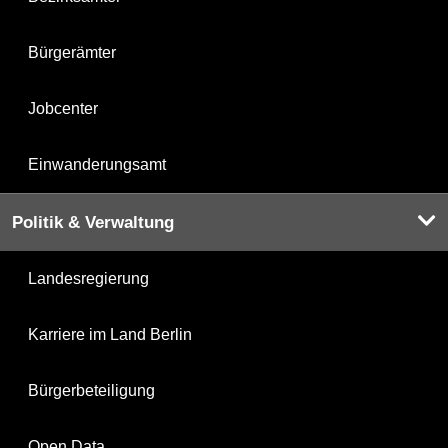
Bürgerämter
Jobcenter
Einwanderungsamt
Politik & Verwaltung
Landesregierung
Karriere im Land Berlin
Bürgerbeteiligung
Open Data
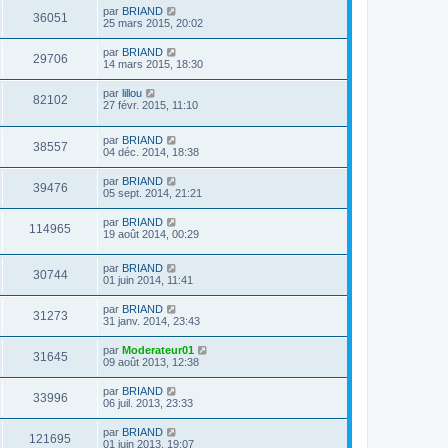
par
BRIAND
36051
25 mars 2015, 20:02
par
BRIAND
29706
14 mars 2015, 18:30
par
lillou
82102
27 févr. 2015, 11:10
par
BRIAND
38557
04 déc. 2014, 18:38
par
BRIAND
39476
05 sept. 2014, 21:21
par
BRIAND
114965
19 août 2014, 00:29
par
BRIAND
30744
01 juin 2014, 11:41
par
BRIAND
31273
31 janv. 2014, 23:43
par
Moderateur01
31645
09 août 2013, 12:38
par
BRIAND
33996
06 juil. 2013, 23:33
par
BRIAND
121695
01 juin 2013, 19:07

────────────────────

With the pictures removed, set down the entire listing exactly.

Bürgerämter
Jobcenter
Einwanderungsamt
Politik & Verwaltung
Landesregierung
Karriere im Land Berlin
Bürgerbeteiligung
Open Data
par
BRIAND
36051
25 mars 2015, 20:02
par
BRIAND
29706
14 mars 2015, 18:30
par
lillou
82102
27 févr. 2015, 11:10
par
BRIAND
38557
04 déc. 2014, 18:38
par
BRIAND
39476
05 sept. 2014, 21:21
par
BRIAND
114965
19 août 2014, 00:29
par
BRIAND
30744
01 juin 2014, 11:41
par
BRIAND
31273
31 janv. 2014, 23:43
par
Moderateur01
31645
09 août 2013, 12:38
par
BRIAND
33996
06 juil. 2013, 23:33
par
BRIAND
121695
01 juin 2013, 19:07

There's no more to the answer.